“安心”が重要な人事担当者

「顧客重視の経営方針に共感しました」「社風が自分に合っている」「御社で○○を身につけたい」といった表面的な志望動機は、一瞥しただけで脇に追いやられてしまいます。

「言葉よりも行動が真実を語る」ウィリアム・シェイクスピア

どこに魅力を感じたのか、なぜ自分に社風が合っていると思うのか、具体的な説明がないと説得力に欠けます。また、企業はビジネススクールではありません。入社して何かを身につけたいという甘えた態度は、向上心をアピールしたつもりが、かえって逆効果になることもあります。

「準備がすべての成功の鍵です」アレキサンダー・グラハム・ベル

しっかり情報を集めた上で、自分のキャリアと照らし合わせ、どのような接点があるか、どこに自分のスキルを活かせる場があるかを見極めることが大切です。その上で、数ある企業の中で「なぜその企業でなければならないか」の理由づけを明確にしましょう。

ブレのない入社意欲は、人事担当者の心に届きます。安心させることが「一度会って話をしてみたい」という強い関心に結びつくのです。

「誠実さは最善の政策です」ベンジャミン・フランクリン

培ったスキルがどう活きるか

企業にとって中途採用の大きな目的は、新規事業の立ち上げや戦力増強です。いずれにしても、新卒採用のように可能性に期待するのではなく、即戦力を求めています。人材ニーズが明確なだけに、求められている人材像と自分との接点をエピソードを交えながら強くアピールしましょう。

転職には大きく分けて二つのタイプがあります。一つは現職(前職)と同業への転職、もう一つは異業種への転職です。

同業企業への転職の場合、特に気をつけなければならないのは、これまでの企業ではできないことが転職によって実現可能なことを明示する必要があります。同じような業種で同じような職種では、転職の意味が理解されません。問題を起こしての転職ではないかと疑問を持たれるかもしれません。新天地でどうステップアップしたいか、強い意欲も伝えることが重要です。

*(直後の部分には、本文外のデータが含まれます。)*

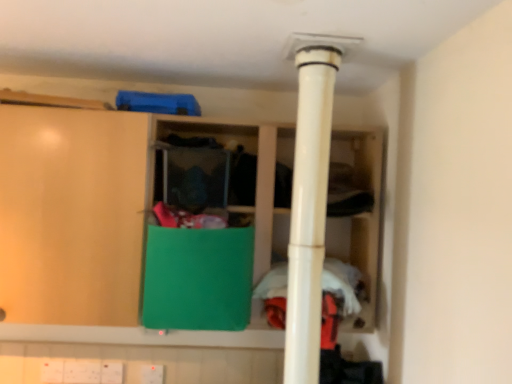 Find the location of a particular element. green fabric at center is located at coordinates (106, 224).

What do you see at coordinates (106, 224) in the screenshot? I see `green fabric at center` at bounding box center [106, 224].

Describe the element at coordinates (342, 284) in the screenshot. I see `white fabric at center` at that location.

This screenshot has width=512, height=384. What are the coordinates of `green fabric at center` in the screenshot? It's located at point(106,224).

Based on their positions, is green fabric at center located to the left or right of green matte cabinet at center?

In the image, green fabric at center appears on the left side of green matte cabinet at center.

From the image's perspective, does green fabric at center appear higher than green matte cabinet at center?

Correct, green fabric at center appears higher than green matte cabinet at center in the image.

From a real-world perspective, which is physically below, green fabric at center or green matte cabinet at center?

From a 3D spatial view, green matte cabinet at center is below.

Considering the positions of points (343, 251) and (154, 242), is point (343, 251) farther from camera compared to point (154, 242)?

That is True.

Is green matte cabinet at center to the left or to the right of white plastic pipe at center in the image?

Clearly, green matte cabinet at center is on the left of white plastic pipe at center in the image.

Is green matte cabinet at center oriented towards white plastic pipe at center?

No, green matte cabinet at center is not turned towards white plastic pipe at center.

From a real-world perspective, is green matte cabinet at center above or below white plastic pipe at center?

In terms of real-world spatial position, green matte cabinet at center is below white plastic pipe at center.

Consider the image. From the image's perspective, does green matte cabinet at center appear higher than white plastic pipe at center?

Actually, green matte cabinet at center appears below white plastic pipe at center in the image.

Does point (305, 358) lie behind point (344, 293)?

No, (305, 358) is closer to viewer.

From the image's perspective, which is below, white plastic pipe at center or white fabric at center?

white fabric at center.

Which object is thinner, white plastic pipe at center or white fabric at center?

Thinner between the two is white plastic pipe at center.

Looking at this image, from a real-world perspective, which is physically below, green matte cabinet at center or green fabric at center?

green matte cabinet at center is physically lower.

Which object is thinner, green matte cabinet at center or green fabric at center?

Thinner between the two is green fabric at center.

Is green matte cabinet at center in contact with green fabric at center?

No, green matte cabinet at center is not beside green fabric at center.

Which object is positioned more to the right, green matte cabinet at center or green fabric at center?

From the viewer's perspective, green matte cabinet at center appears more on the right side.

Which point is more distant from viewer, (x=347, y=147) or (x=311, y=160)?

The point (x=347, y=147) is farther from the camera.

Consider the image. Considering the relative sizes of green fabric at center and white plastic pipe at center in the image provided, is green fabric at center shorter than white plastic pipe at center?

Indeed, green fabric at center has a lesser height compared to white plastic pipe at center.

Considering the positions of objects green fabric at center and white plastic pipe at center in the image provided, who is in front, green fabric at center or white plastic pipe at center?

white plastic pipe at center is more forward.

Can you confirm if green fabric at center is thinner than white plastic pipe at center?

No, green fabric at center is not thinner than white plastic pipe at center.

From a real-world perspective, is white fabric at center physically located above or below green fabric at center?

Clearly, from a real-world perspective, white fabric at center is below green fabric at center.

Does point (265, 278) come in front of point (36, 325)?

That is False.

Is white fabric at center wider or thinner than green fabric at center?

white fabric at center is thinner than green fabric at center.

Consider the image. How many degrees apart are the facing directions of white fabric at center and green fabric at center?

0.209 degrees.

What's the angular difference between white fabric at center and green matte cabinet at center's facing directions?

They differ by 0.000577 degrees in their facing directions.

Does point (326, 259) come closer to viewer compared to point (216, 262)?

No, (326, 259) is further to viewer.

Is white fabric at center in front of or behind green matte cabinet at center in the image?

white fabric at center is behind green matte cabinet at center.

Considering the sizes of white fabric at center and green matte cabinet at center in the image, is white fabric at center bigger or smaller than green matte cabinet at center?

In the image, white fabric at center appears to be smaller than green matte cabinet at center.

In order to click on cabinetry below the green fabric at center (from the image's perspective) in this screenshot , I will do `click(198, 278)`.

I want to click on water heater on the right of green matte cabinet at center, so click(x=310, y=197).

Considering their positions, is white fabric at center positioned further to white plastic pipe at center than green matte cabinet at center?

Based on the image, white fabric at center appears to be further to white plastic pipe at center.

Considering their positions, is white fabric at center positioned further to green matte cabinet at center than white plastic pipe at center?

white plastic pipe at center is further to green matte cabinet at center.

Which object lies nearer to the anchor point green matte cabinet at center, green fabric at center or white fabric at center?

green fabric at center lies closer to green matte cabinet at center than the other object.

Looking at the image, which one is located further to green matte cabinet at center, white plastic pipe at center or white fabric at center?

Based on the image, white plastic pipe at center appears to be further to green matte cabinet at center.

Based on the photo, based on their spatial positions, is white plastic pipe at center or green fabric at center closer to white fabric at center?

white plastic pipe at center.

In the scene shown: Estimate the real-world distances between objects in this image. Which object is further from white fabric at center, green matte cabinet at center or white plastic pipe at center?

Based on the image, white plastic pipe at center appears to be further to white fabric at center.

Considering their positions, is white plastic pipe at center positioned further to white fabric at center than green matte cabinet at center?

white plastic pipe at center is further to white fabric at center.

Looking at the image, which one is located further to green fabric at center, green matte cabinet at center or white plastic pipe at center?

Among the two, white plastic pipe at center is located further to green fabric at center.

This screenshot has height=384, width=512. Identify the location of cabinetry situated between green fabric at center and white plastic pipe at center from left to right. (198, 278).

Where is `cabinetry between green fabric at center and white fabric at center in the horizontal direction`? This screenshot has width=512, height=384. cabinetry between green fabric at center and white fabric at center in the horizontal direction is located at coordinates (198, 278).

The width and height of the screenshot is (512, 384). What are the coordinates of `water heater between green matte cabinet at center and white fabric at center in the horizontal direction` in the screenshot? It's located at (310, 197).

Find the location of a particular element. This screenshot has width=512, height=384. water heater located between green fabric at center and white fabric at center in the left-right direction is located at coordinates (310, 197).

異業種からの転職では、応募企業への強い志望理由はもちろんのこと、なぜ事情に疎い異業種へあえて挑戦するのか、その理由をしっかり述べて、採用側の疑問を払拭する必要があります。

応募企業の魅力だけでは、人事担当者は納得しません。応募企業で自分がどう取り組めるかを相手に認識させることが大切です。自分が本当にやりたいことが見つかり、それに向けての準備を重ねてきたことや、自己啓発で培った能力を活かしたいなど、相手が求めている人材との接点をアピールしましょう。